The moot is strongly supported by the legal profession. Over $3 million worth of legal fees and billable hours were foregone by the many seasoned lawyers and arbitrators who volunteered their time to judge this year’s Vis moots.
The moot problem involved a fictitious contractual dispute arising out of an international transaction relating to the sale of goods under the United Nations Convention on Contracts for the International Sale of Goods (CISG).
The teams had to analyse the problem, research and apply the relevant international law and prepare written memoranda for both claimant and defendant memoranda over three months. Oral submissions were made over a week in Hong Kong, these consisted of four general round-robin rounds and then the knockout finals.
The RMIT team included Juris Doctor students Megan Clover, Olivia Dean, Elise Steegstra and Marc Zanier.
Jonathan Kolieb, Lecturer and Vis Coach, was impressed with the way the students prepared and handled themselves especially without any prior knowledge of the process.

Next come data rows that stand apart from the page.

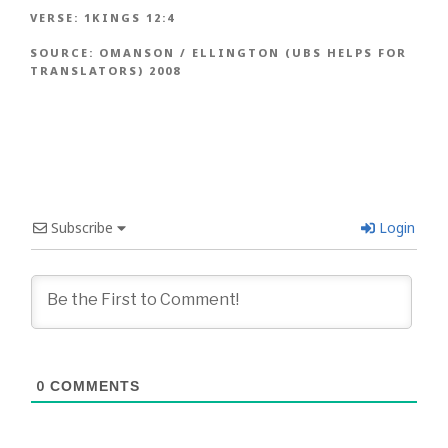
VERSE:
1KINGS 12:4
SOURCE:
OMANSON / ELLINGTON (UBS HELPS FOR
TRANSLATORS) 2008
Subscribe
Login
0
COMMENTS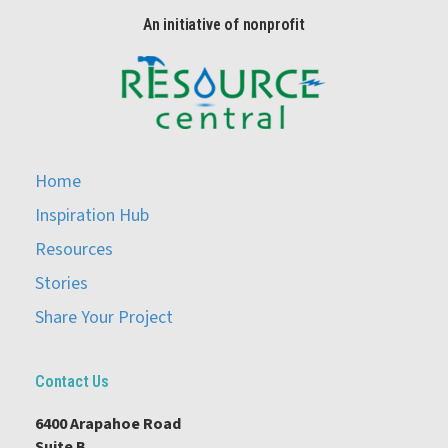
An initiative of nonprofit
Home
Inspiration Hub
Resources
Stories
Share Your Project
Contact Us
6400 Arapahoe Road
Suite B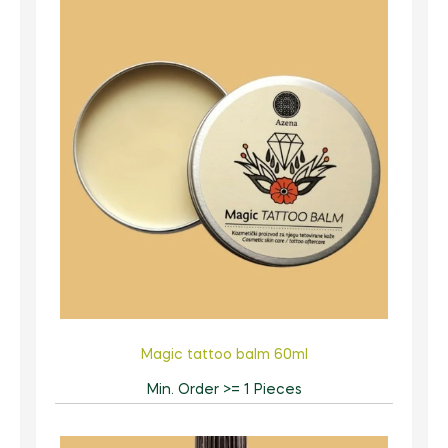
Magic tattoo balm 60ml
Min. Order >= 1 Pieces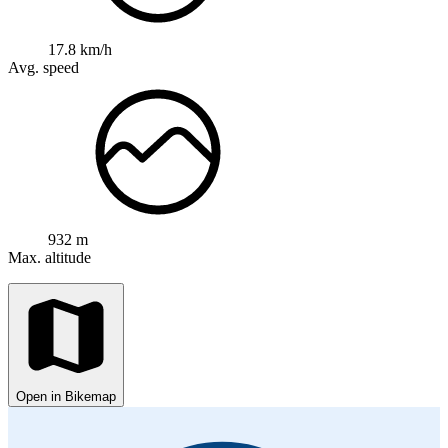
17.8 km/h
Avg. speed
932 m
Max. altitude
Open in Bikemap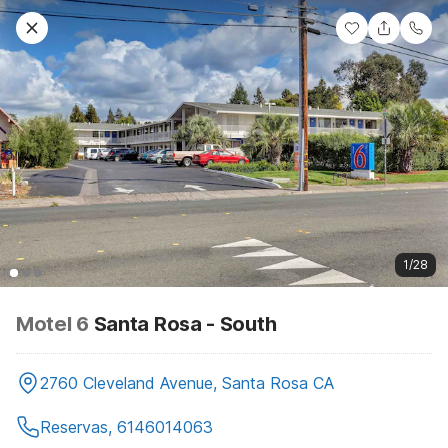
1/28
Motel 6
Santa Rosa - South
2760 Cleveland Avenue, Santa Rosa CA
Reservas, 6146014063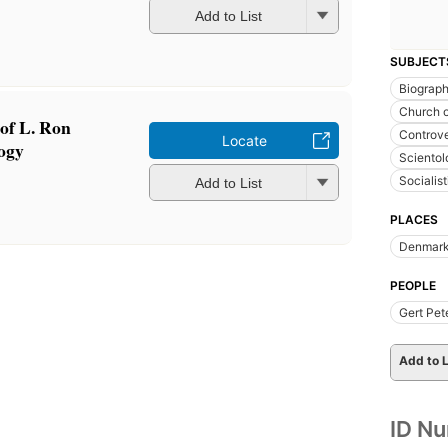
Add to List
SUBJECT
Biograp
Church o
of L. Ron
Controver
Locate
ogy
Scientol
Socialis
Add to List
PLACES
Denmar
PEOPLE
Gert Pet
Add to L
ID N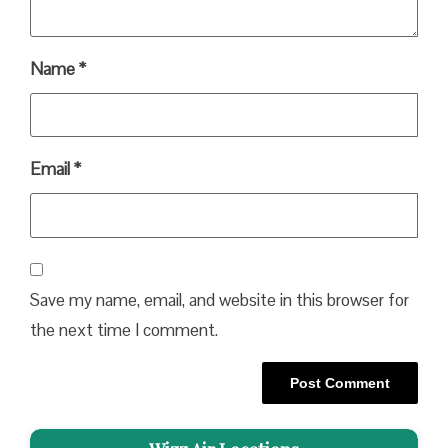
Name
*
Email
*
Save my name, email, and website in this browser for
the next time I comment.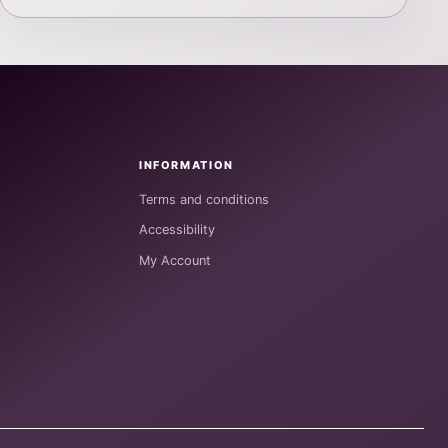
INFORMATION
Terms and conditions
Accessibility
My Account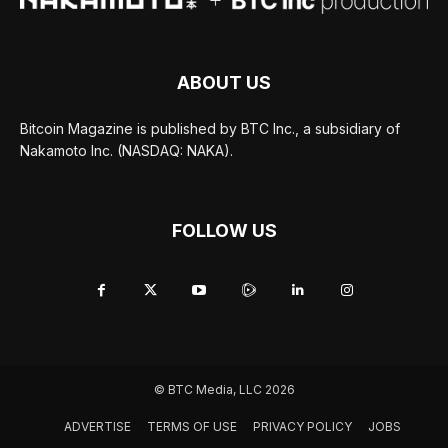
ABOUT US
Bitcoin Magazine is published by BTC Inc., a subsidiary of
Nakamoto Inc. (NASDAQ: NAKA).
FOLLOW US
© BTC Media, LLC 2026
ADVERTISE
TERMS OF USE
PRIVACY POLICY
JOBS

“Producing over 70 pages of high quality written memoranda over the summer months – when friends and family were out having fun in the sun – was a really amazing team effort,” he said.
“The intensity only increased from there! The lead up to the oral rounds in Hong Kong was filled with refining our legal arguments and honing our advocacy skills.”
In the general rounds RMIT competed against teams from Germany, Thailand, China and India.
“Our team did really well, showing true grit, discipline, skill and depth of legal knowledge,” Kolieb said.
“While many teams were better resourced and experienced than ours we held our own and ended up winning each of our moots.
“One London-based commercial arbitrator with over three decades of experience was so taken with the performance of one team member that he awarded them a perfect score and invited them to work and study with him in London.”
The week in Hong Kong also included some sightseeing and a number of social and networking events.
Marc Zanier said: ‘This experience has hands down been the best I have ever had.
“The references and professional connections mean more than awards and commendations and will be invaluable in my future career.”
Megan Clover described the whole experience as an amazing professional opportunity.
“It is a lot of hard work but extremely rewarding,” she said.
“We had the opportunity to meet authors such as Scwhenzer and to be around some of the greatest legal minds in the world.
“The team we had this year was brilliant and dynamic, the coach was dedicated and brought out the best in each of the team members.”